My reaction was far stronger than I expected. I repeated my question for him, which was, 'would you like anything to drink?', but didn't register his answer as I headed out the back with a bright red face and an unshakable feeling of shame.
For the rest of the night, and for a lot of my time at that workplace, I was more wary of my body. Was my top too low cut? Too tight? Was I wearing the wrong bra? Was I... embarrassing myself?
I know there are lots of women who wouldn't be so affected by being asked whether their boobs are real. Some might even be flattered. But I hated it. It was humiliating. Writing about it now, for some reason, makes me feel ashamed, even though I didn't do anything wrong.
That's why last week's headline of '"Have you had a boob job?": Erin Molan's busty display on NRL's The Footy Show sparks breast implant rumours' sat so uncomfortably with me.

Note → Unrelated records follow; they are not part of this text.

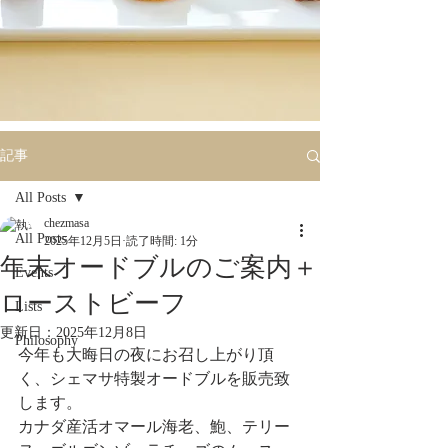
記事
All Posts
chezmasa
All Posts
2025年12月5日
読了時間: 1分
年末オードブルのご案内＋
Events
ローストビーフ
Lists
更新日：
2025年12月8日
Philosophy
今年も大晦日の夜にお召し上がり頂
く、シェマサ特製オードブルを販売致
します。
カナダ産活オマール海老、鮑、テリー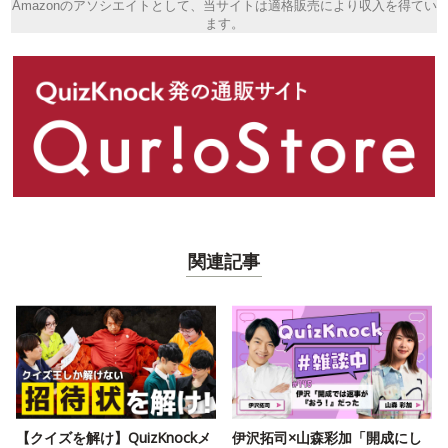
Amazonのアソシエイトとして、当サイトは適格販売により収入を得てい
ます。
関連記事
【クイズを解け】QuizKnockメ
伊沢拓司×山森彩加「開成にし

As far as headlines go, when it comes to objectifying women's bodies, it's far from the worst offender. But the question, and its implication, made me feel sick. 'Busty display' - really?
Molan wasn't putting on a busty display - she was wearing a dress. While doing her job. Which has exactly nothing to do with her boobs.
In last week's instance, a number of viewers took their questions about Molan's chest to her Instagram account, asking, or straight out assuming, that the journalist had 'implants'.
But back in 2014, Molan was publicly questioned about her chest on live radio. The then 31-year-old had a regular sports segment on The Kyle and Jackie O Show, and in a 'game' called Let's Get to Know Erin, a listener called in to ask, "I was watching The Footy Show last night and I noticed that your chest area has got a little bit bigger. Just wondering whether you've done a boob job recently?"
Indeed, some women might not have a problem with being asked about the anatomy of their breasts - but Molan did.
"That is an incredibly personal question," she responded. "I’m just going to say I'm happy with my rig how it is. That is a weird opening question."
"Are you not listening to what I say about football?"
It wasn't long before Molan quit Kyle and Jackie O altogether, and made a statement on The Footy Show.
"To every young woman out there and every person out there, you determine your worth and if you feel you’re ever in a situation where you are not being treated with respect or the way you are being treated is not acceptable to you then you have every right to walk away and every right to stand up for yourself," she said.
When I was asked about whether my boobs were real (I shudder even writing that sentence), I felt an overwhelming sense of anger that as a woman, I can't just... be.
I can't just be at work. I can't just be a waitress purely focused on whatever the hell it is that people want to order. I can't just be a human being operating in the world independent of an unrelenting, sexualised gaze.
And it's haunting that as a woman in a domain so overwhelmingly dominated by men, who is so impressive in her knowledge, passion and skill set, neither can Erin Molan.
If you're desperate to know whether Molan has breast implants, there's a more urgent question you need to be asking yourself: why?